WORK ITEM: Stop at the line containing "La chaîne MCM vient de": repeat exactly every line of the entries below from the first up to it, plus that line, with pictures omitted.

Dataset records:
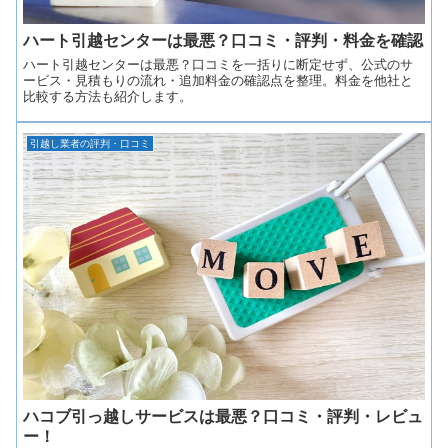
ハート引越センターは最悪？口コミ・評判・料金を確認
ハート引越センターは最悪？口コミを一括りに断定せず、公式のサ
ービス・見積もりの流れ・追加料金の確認点を整理。料金を他社と
比較する方法も紹介します。
引越し業者の評判・口コミ
ハコブ引っ越しサービスは最悪？口コミ・評判・レビュ
ー！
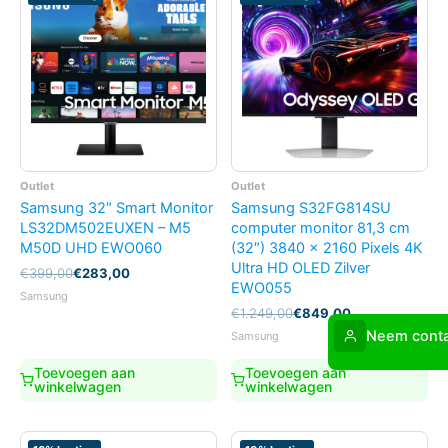
Outlet
Outlet
Samsung 32″ Smart Monitor
Samsung S32FG814SU
LS32DM502EUXEN – M5
computer monitor 81,3 cm
M50D UHD EWO060
(32″) 3840 x 2160 Pixels 4K
Ultra HD OLED Zilver
Oorspronkelijke
Huidige
€
399,00
€
283,00
EWO055
prijs
prijs
Samsung
was:
is:
Oorspronkelijke
Huidige
€
1.249,00
€
849,00
€399,00.
€283,00.
prijs
prijs
Neem conta
Samsung
was:
is:
€1.249,00.
€849,00.
Toevoegen aan
Toevoegen aan
winkelwagen
winkelwagen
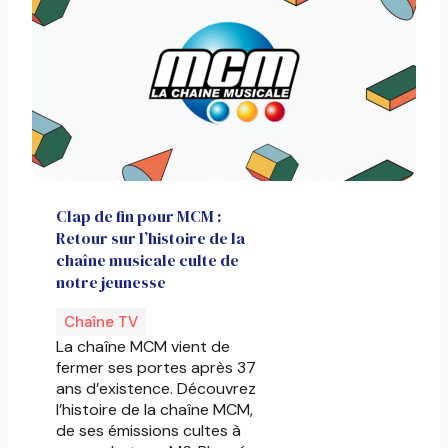
Clap de fin pour MCM :
Retour sur l’histoire de la
chaîne musicale culte de
notre jeunesse
Chaîne TV
La chaîne MCM vient de
fermer ses portes après 37
ans d’existence. Découvrez
l’histoire de la chaîne MCM,
de ses émissions cultes à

RESULT OF THIS TASK:
ハート引越センターは最悪？口コミ・評判・料金を確認
ハート引越センターは最悪？口コミを一括りに断定せず、公式のサ
ービス・見積もりの流れ・追加料金の確認点を整理。料金を他社と
比較する方法も紹介します。
引越し業者の評判・口コミ
ハコブ引っ越しサービスは最悪？口コミ・評判・レビュ
ー！
Outlet
Outlet
Samsung 32″ Smart Monitor
Samsung S32FG814SU
LS32DM502EUXEN – M5
computer monitor 81,3 cm
M50D UHD EWO060
(32″) 3840 x 2160 Pixels 4K
Ultra HD OLED Zilver
Oorspronkelijke
Huidige
€
399,00
€
283,00
EWO055
prijs
prijs
Samsung
was:
is:
Oorspronkelijke
Huidige
€
1.249,00
€
849,00
€399,00.
€283,00.
prijs
prijs
Neem conta
Samsung
was:
is:
€1.249,00.
€849,00.
Toevoegen aan
Toevoegen aan
winkelwagen
winkelwagen
Clap de fin pour MCM :
Retour sur l’histoire de la
chaîne musicale culte de
notre jeunesse
Chaîne TV
La chaîne MCM vient de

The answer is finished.